Elizabeth Simmons-O’Neill is the director of the UW’s Community Literacy Program and associate director of the Expository Writing Program. Since beginning at the university as an instructor in 1988, she has taught over 40 service-learning courses.

“Rather than seeing service as something they do once, [they] often talk about a continuum from volunteering occasionally, to becoming involved in organizing community-based work, to becoming actively involved as citizens seeking to address some of the causes of problems such as homelessness, hunger, educational and health-care disparities,” Simmons-O’Neill said of her students.

When asked about her favorite element of teaching service-learning courses, Graf commented on how community service can become a lens through which students can look at their own work.

“I think it’s really interesting to me to see when students can think about their personal experiences in relation to the community,” Graf said.

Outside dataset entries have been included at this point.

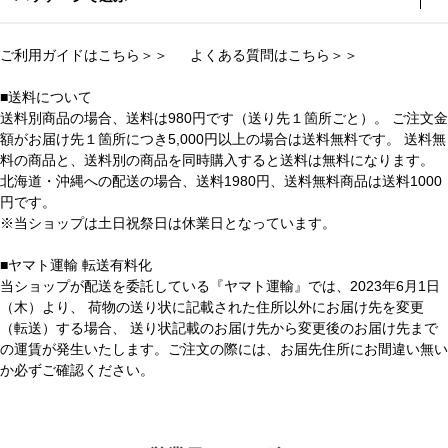
ご利用ガイドはこちら＞＞
よくある質問はこちら＞＞
■送料について
送料別商品の場合、送料は980円です（送り先１箇所ごと）。 ご注文金
額がお届け先１箇所につき5,000円以上の場合は送料無料です。 送料無
料の商品と、送料別の商品を同時購入すると送料は無料になります。
北海道・沖縄への配送の場合、送料1980円、送料無料商品は送料1000
円です。
※当ショップは土日祝祭日は休業日となっています。
■ヤマト運輸 転送有料化
当ショップが配送を委託している『ヤマト運輸』では、2023年6月1日
（木）より、 荷物の送り状に記載された住所以外にお届け先を変更
（転送）する場合、 送り状記載のお届け先から変更後のお届け先まで
の運賃が発生いたします。ご注文の際には、お届先住所にお間違い無い
か必ずご確認ください。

There are often trends in students’ interests when it comes to service learning each year. Lee notes, for example, that homelessness is an interest among students right now.

“This city alone is saturated with services for the homeless, so it’s kind of like the chicken and the egg,” Lee said. “Are they here because of the people, or are the people here because they come here for the services?”

However, Barker emphasizes the need to view service not as a way for students to grow their communities in a one-way relationship, but to view their work as a step toward developing a partnership with the diverse communities around them.

Barker said that being actively involved in the community also changes the way young people are received by that community and how service learning can be a force to change not only ideas of community service, but society’s perception of young populations.

“You look at the ways youth are characterized in the dominant news and most often you see ‘at risk’ attached to youth, or ‘problematic,’” Barker said. “It’s amazing how quickly … society disregards your generation. That’s not to make the grand sweeping generalization that everyone sees your generation as bad, it’s more like dismissive. I think because I see the potential and the creativity and the power of [youth], I see … how every time students get involved, things are better.”